══ Given records

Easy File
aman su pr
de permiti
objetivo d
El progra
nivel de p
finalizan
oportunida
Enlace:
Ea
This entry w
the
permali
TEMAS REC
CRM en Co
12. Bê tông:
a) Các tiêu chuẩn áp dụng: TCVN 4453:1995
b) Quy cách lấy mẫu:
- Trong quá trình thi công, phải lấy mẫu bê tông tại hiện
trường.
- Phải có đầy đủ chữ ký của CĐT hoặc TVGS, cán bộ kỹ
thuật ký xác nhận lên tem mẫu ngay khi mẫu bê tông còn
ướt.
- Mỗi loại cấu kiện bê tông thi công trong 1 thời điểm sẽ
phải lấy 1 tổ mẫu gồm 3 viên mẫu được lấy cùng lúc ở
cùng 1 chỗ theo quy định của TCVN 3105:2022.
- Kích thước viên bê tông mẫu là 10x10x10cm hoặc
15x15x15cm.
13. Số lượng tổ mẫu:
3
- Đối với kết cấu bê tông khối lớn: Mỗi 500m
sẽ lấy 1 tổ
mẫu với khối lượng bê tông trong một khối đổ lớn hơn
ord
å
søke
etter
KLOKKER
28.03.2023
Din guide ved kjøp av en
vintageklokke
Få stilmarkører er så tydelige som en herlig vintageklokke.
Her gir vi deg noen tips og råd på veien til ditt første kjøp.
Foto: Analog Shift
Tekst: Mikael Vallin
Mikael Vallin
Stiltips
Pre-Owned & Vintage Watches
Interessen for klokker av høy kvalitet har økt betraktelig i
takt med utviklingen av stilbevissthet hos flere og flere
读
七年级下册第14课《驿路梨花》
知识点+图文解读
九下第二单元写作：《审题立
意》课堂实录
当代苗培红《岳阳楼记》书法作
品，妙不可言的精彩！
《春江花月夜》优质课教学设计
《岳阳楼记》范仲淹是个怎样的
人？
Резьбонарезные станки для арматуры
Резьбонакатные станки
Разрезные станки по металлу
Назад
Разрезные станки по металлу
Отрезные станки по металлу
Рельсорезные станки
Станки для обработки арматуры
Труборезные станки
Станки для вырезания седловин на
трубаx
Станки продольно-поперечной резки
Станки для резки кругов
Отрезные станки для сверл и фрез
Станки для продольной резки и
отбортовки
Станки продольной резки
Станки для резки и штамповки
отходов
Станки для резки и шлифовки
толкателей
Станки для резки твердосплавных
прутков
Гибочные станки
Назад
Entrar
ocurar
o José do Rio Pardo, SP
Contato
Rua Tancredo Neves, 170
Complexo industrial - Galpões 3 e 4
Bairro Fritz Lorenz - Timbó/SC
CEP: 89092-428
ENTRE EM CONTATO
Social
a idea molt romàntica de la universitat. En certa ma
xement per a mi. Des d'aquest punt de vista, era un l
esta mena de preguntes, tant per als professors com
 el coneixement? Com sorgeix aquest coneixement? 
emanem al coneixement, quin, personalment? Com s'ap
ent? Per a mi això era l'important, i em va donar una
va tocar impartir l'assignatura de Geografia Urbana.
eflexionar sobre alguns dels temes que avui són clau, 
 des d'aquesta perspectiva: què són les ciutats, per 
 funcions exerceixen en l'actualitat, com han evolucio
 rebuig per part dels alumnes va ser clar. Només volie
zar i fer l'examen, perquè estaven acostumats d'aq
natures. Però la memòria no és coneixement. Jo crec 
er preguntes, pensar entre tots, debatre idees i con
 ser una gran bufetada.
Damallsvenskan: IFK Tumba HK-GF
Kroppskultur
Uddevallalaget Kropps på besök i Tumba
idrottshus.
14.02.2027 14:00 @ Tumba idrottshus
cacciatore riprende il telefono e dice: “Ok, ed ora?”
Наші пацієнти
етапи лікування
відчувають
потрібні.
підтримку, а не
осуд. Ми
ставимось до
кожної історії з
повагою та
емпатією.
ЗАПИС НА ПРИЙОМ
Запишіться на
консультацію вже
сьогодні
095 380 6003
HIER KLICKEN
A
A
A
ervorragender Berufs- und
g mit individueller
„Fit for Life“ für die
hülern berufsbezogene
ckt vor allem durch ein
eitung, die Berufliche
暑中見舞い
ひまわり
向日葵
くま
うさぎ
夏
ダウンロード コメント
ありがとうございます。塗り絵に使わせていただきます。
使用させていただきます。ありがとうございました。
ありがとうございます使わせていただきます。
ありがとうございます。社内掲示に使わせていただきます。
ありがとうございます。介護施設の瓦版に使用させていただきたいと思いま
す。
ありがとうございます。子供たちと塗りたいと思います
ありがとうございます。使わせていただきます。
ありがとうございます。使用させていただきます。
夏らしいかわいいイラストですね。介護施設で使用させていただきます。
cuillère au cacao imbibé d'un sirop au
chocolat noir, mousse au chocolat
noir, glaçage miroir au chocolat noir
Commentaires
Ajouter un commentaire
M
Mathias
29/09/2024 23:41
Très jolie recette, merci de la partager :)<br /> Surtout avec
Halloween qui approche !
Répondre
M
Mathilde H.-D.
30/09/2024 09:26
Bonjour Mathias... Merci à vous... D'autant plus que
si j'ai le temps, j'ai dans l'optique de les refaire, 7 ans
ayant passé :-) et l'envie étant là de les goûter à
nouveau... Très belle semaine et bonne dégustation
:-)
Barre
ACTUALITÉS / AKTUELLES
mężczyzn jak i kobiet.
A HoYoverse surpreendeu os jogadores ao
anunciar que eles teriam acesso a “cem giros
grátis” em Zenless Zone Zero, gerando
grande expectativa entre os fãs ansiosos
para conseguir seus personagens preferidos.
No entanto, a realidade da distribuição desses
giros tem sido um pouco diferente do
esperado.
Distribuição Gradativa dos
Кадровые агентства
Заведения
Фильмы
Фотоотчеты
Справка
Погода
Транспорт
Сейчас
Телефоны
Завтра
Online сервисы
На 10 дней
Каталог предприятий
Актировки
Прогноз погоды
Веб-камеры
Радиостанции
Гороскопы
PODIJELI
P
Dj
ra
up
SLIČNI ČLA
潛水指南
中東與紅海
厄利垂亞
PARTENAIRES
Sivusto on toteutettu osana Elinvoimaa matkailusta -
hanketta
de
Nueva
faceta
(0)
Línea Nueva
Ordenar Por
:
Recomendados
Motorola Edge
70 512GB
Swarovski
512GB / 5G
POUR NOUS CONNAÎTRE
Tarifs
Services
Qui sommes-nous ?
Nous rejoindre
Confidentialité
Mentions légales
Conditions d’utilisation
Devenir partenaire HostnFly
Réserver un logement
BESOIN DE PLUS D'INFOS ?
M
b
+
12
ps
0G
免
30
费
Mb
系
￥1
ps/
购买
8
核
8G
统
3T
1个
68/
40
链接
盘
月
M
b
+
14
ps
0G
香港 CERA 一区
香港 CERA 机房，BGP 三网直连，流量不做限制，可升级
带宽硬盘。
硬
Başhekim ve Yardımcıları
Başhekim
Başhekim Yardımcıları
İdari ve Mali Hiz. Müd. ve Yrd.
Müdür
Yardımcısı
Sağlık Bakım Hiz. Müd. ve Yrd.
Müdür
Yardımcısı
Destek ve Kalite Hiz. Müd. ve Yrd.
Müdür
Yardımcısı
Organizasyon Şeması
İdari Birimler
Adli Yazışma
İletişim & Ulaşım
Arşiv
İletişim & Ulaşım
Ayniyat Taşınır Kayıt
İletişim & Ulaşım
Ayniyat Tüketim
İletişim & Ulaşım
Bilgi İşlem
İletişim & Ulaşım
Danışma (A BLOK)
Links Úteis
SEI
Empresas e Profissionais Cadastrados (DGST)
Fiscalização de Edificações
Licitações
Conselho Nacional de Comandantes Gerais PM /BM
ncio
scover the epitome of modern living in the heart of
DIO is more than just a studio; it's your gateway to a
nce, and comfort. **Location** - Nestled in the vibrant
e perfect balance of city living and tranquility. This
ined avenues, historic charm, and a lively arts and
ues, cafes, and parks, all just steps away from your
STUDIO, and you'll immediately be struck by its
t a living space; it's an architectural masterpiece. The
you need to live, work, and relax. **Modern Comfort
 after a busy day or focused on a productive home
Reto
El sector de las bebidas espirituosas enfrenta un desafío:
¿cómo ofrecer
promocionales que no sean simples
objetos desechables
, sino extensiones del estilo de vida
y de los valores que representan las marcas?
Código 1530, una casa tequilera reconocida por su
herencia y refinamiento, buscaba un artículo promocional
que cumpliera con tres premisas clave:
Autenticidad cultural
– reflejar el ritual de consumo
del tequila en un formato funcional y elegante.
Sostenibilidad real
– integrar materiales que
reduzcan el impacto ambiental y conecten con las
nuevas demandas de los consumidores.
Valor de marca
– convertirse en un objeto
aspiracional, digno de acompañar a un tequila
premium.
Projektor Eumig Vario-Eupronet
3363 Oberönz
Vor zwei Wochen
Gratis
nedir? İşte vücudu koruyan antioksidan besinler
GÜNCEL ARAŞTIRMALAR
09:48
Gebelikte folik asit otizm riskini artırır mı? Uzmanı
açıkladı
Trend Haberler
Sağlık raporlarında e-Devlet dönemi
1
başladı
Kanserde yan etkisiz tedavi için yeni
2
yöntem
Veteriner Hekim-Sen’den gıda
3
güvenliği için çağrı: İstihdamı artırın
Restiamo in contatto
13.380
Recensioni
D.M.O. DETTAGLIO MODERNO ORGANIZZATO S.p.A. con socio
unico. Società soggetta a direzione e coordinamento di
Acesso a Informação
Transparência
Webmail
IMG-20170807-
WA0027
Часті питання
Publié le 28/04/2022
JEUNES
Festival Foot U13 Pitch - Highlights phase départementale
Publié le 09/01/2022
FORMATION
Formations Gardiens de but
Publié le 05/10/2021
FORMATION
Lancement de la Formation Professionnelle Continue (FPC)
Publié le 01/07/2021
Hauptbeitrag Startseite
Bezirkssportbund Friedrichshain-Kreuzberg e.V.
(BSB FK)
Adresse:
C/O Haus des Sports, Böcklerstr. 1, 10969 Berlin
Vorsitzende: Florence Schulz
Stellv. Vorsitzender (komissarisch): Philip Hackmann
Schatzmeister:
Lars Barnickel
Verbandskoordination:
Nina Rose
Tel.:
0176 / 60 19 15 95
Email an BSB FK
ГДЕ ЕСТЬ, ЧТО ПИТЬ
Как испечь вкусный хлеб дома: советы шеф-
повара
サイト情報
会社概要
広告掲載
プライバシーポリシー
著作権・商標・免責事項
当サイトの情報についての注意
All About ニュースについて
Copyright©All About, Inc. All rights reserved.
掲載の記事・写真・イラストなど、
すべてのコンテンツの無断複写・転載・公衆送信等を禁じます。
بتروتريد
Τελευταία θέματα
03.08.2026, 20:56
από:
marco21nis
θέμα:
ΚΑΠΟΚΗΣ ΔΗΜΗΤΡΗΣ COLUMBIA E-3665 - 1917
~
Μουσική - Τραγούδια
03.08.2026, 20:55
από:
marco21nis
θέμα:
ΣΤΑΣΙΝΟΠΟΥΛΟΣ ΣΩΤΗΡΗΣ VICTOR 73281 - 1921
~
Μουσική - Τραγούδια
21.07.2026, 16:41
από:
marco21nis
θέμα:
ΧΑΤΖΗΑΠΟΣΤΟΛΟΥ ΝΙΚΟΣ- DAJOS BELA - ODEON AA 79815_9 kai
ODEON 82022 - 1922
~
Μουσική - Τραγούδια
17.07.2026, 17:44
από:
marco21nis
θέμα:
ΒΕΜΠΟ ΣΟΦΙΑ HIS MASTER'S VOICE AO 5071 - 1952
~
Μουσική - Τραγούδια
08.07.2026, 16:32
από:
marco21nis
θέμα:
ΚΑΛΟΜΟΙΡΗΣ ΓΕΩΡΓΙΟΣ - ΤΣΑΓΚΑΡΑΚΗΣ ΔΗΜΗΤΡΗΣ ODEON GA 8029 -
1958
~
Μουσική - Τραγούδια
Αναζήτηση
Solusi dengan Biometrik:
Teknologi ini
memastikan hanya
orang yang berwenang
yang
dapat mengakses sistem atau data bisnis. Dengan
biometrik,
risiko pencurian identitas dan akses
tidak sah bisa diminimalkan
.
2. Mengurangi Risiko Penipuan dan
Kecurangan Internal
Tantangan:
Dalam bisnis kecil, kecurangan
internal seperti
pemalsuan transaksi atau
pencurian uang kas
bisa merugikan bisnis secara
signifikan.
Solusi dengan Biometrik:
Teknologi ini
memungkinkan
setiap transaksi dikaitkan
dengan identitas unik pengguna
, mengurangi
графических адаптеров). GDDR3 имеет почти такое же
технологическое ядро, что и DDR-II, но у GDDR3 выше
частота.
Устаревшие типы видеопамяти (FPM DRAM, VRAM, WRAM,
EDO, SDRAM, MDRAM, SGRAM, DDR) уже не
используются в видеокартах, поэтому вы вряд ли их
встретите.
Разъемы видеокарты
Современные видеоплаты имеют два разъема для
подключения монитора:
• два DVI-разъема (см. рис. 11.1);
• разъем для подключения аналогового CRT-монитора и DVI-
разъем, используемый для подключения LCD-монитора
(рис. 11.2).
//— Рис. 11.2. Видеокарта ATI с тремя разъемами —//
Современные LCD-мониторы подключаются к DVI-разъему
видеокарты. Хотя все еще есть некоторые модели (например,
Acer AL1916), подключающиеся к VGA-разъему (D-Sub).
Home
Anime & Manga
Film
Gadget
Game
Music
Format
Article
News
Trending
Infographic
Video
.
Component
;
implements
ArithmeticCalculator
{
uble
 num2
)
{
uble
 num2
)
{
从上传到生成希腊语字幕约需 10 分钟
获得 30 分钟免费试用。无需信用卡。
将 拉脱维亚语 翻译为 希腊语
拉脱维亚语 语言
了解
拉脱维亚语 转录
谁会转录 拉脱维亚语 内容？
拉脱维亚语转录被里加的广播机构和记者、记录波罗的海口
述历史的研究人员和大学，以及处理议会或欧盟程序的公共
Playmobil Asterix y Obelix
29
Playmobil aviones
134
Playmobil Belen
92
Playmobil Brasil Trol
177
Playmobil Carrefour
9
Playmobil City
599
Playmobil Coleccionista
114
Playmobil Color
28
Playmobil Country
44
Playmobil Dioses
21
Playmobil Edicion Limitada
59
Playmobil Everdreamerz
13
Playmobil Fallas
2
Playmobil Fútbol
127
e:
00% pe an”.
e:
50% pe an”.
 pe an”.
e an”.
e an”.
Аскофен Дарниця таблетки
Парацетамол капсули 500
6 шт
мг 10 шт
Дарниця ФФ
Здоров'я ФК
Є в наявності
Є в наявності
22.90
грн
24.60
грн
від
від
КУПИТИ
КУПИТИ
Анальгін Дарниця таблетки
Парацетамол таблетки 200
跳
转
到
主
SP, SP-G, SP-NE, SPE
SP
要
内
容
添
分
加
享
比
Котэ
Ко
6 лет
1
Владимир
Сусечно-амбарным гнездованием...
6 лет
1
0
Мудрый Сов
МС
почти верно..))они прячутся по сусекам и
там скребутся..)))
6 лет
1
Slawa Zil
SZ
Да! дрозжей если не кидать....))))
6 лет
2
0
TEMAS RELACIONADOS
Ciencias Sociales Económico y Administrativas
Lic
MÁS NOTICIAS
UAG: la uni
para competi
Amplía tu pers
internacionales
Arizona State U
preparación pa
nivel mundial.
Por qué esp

════

• **What you have to do**
Find the word "видеокарты" in the entries above. Copy every line that has it.

• **Response for this exercise**
Разъемы видеокарты
видеокарты. Хотя все еще есть некоторые модели (например,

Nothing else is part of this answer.